Allen should know—lately, she’s been preparing for her own premature obsolescence. After a surprise-pregnancy announcement in winter of 2007, she even decided to become a mom. (Sadly, she miscarried.) Now she’s delivered that rare thing: a grown-up album that’s also incredibly fun. Producer Greg Kurstin, who’s worked with Kylie Minogue, has helped Allen craft a bouncy, cabaret-influenced alternative to Minogue’s adult-contemporary dance-pop. And Allen is pondering more-adult dilemmas—like, how does a gum-smacking, club-hopping, smart-mouthing sprite prove she’s mature enough to handle domestic life?

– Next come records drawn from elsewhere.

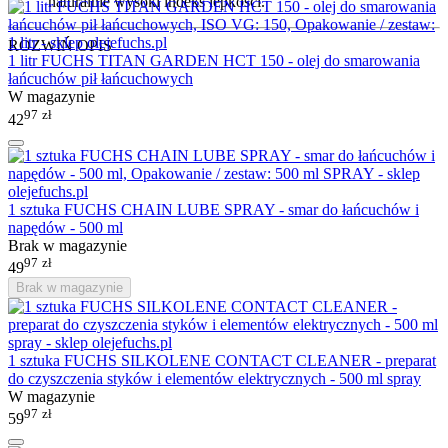
naturalnie wysoki indeks lepkości.
ROZWIŃ OPIS
1 litr FUCHS TITAN GARDEN HCT 150 - olej do smarowania
łańcuchów pił łańcuchowych
W magazynie
97
zł
42
1 sztuka FUCHS CHAIN LUBE SPRAY - smar do łańcuchów i
napędów - 500 ml
Brak w magazynie
97
zł
49
Brak w magazynie
1 sztuka FUCHS SILKOLENE CONTACT CLEANER - preparat
do czyszczenia styków i elementów elektrycznych - 500 ml spray
W magazynie
97
zł
59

For starters, she listens to the BBC now—and political one-liners make this album zing. There’s the George Bush protest “Fuck You” and sarcastic cracks about 9/11, blood diamonds and anti-depressants. Even her tirades against the famous feel topical: On the swirling synth ballad “Him,” she wonders about this “God” wanker who’s so popular these days. If her lefty-Unitarian politics sometimes feel too easy, watching a honey-voiced pop star move away from the bathroom mirror and out into the world still seems fresh. Just try to imagine Taylor Swift capping on Vladimir Putin.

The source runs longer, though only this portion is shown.